Even with an unemployment rate hovering at around 10 percent, a struggling economy and a slew of states implementing strict immigration law, Latinos still have faith in the American Dream, according to an exclusive poll released by Fox News Latino.

The poll, which surveyed 887 likely Latino voters, found that 73 percent believe that their families will achieve the American Dream, compared to only 7 percent who don’t think they’ll attain the American Dream.

“When they come to this country, they are like someone who has converted to another religion,” said Vincent Parrillo, a professor of sociology at William Paterson University, about the immigrant experience in the U.S. “They are a little more devout than those who are born here.”

Throughout recent history it has been a commonly held perception among the successive waves of immigrants who have come to the U.S. that the country will help provide them with a better life for themselves and their families.

“People here tend to gripe and whine because this is all they know,” Parrillo said. “But immigrants have a different perspective. They know what they left behind.”

The idea of the American Dream has been promoted throughout American history, especially among immigrants whose newspapers written in their own languages promote ideas of education, social growth and personal freedoms for themselves and their families.

“Throughout the world – both past and present – the seed of hope has been planted about life in America,” Parrillo said.

In the past, the American Dream has faced as much criticism as it has praise with authors such as Arthur Miller and F. Scott Fitzgerald, who in his famous novel “The Great Gatsby” condemned the greed and materialism he saw around him.

“They smashed up things and creatures and then retreated back into their money or their vast carelessness, or whatever it was that kept them together, and let other people clean up the mess they had made,” Fitzgerald wrote in the Great Gatsby.

The Fox News Latino poll also found that Latinos believe the next generation of Latinos in the United States will be better off than they are today.

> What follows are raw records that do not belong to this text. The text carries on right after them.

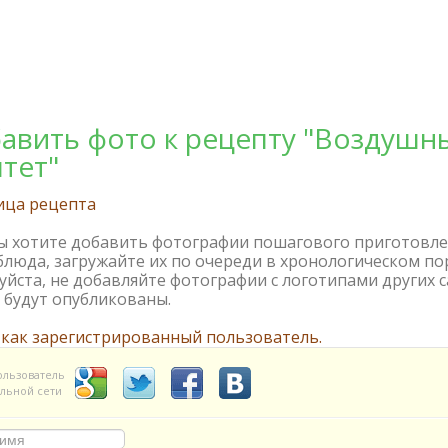
авить фото к рецепту "Воздушн
тет"
ица рецепта
вы хотите добавить фотографии пошагового приготовл
блюда, загружайте их по очереди в хронологическом по
йста, не добавляйте фотографии с логотипами других с
 будут опубликованы.
 как зарегистрированный пользователь.
ользователь
льной сети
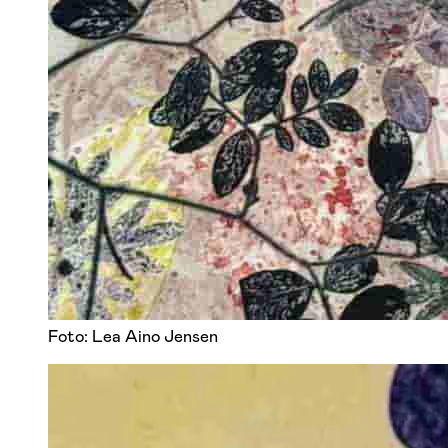
Foto: Lea Aino Jensen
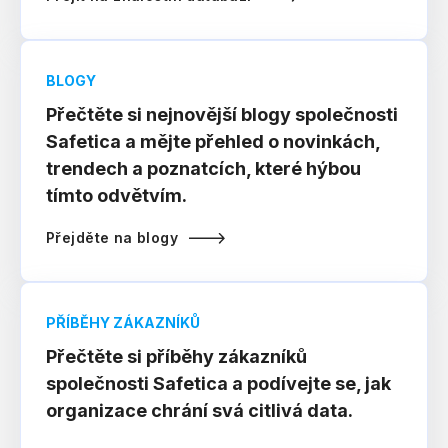
BLOGY
Přečtěte si nejnovější blogy společnosti
Safetica a mějte přehled o novinkách,
trendech a poznatcích, které hýbou
tímto odvětvím.
Přejděte na blogy
PŘÍBĚHY ZÁKAZNÍKŮ
Přečtěte si příběhy zákazníků
společnosti Safetica a podívejte se, jak
organizace chrání svá citlivá data.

About 74 percent of those surveyed said that life will be better than today, while only 13 percent believe it will be worse and 3 percent said it will be the same, the poll states.

With Latinos becoming a major force in the U.S. – not only politics, but also in media, entertainment and business – the demographic’s optimism seems to be warranted.

"Being an immigrant is the harshest basic training to becoming an entrepreneur," said Roy Sosa, a former U.S. Marine, millionaire venture capitalist and co-founder of Netspend Corporation. "You leave everything behind, you're going into a place where nothing is promised, failure is almost guaranteed, and you’re going to have to work very, very, hard and be very, very creative if you’re going to survive."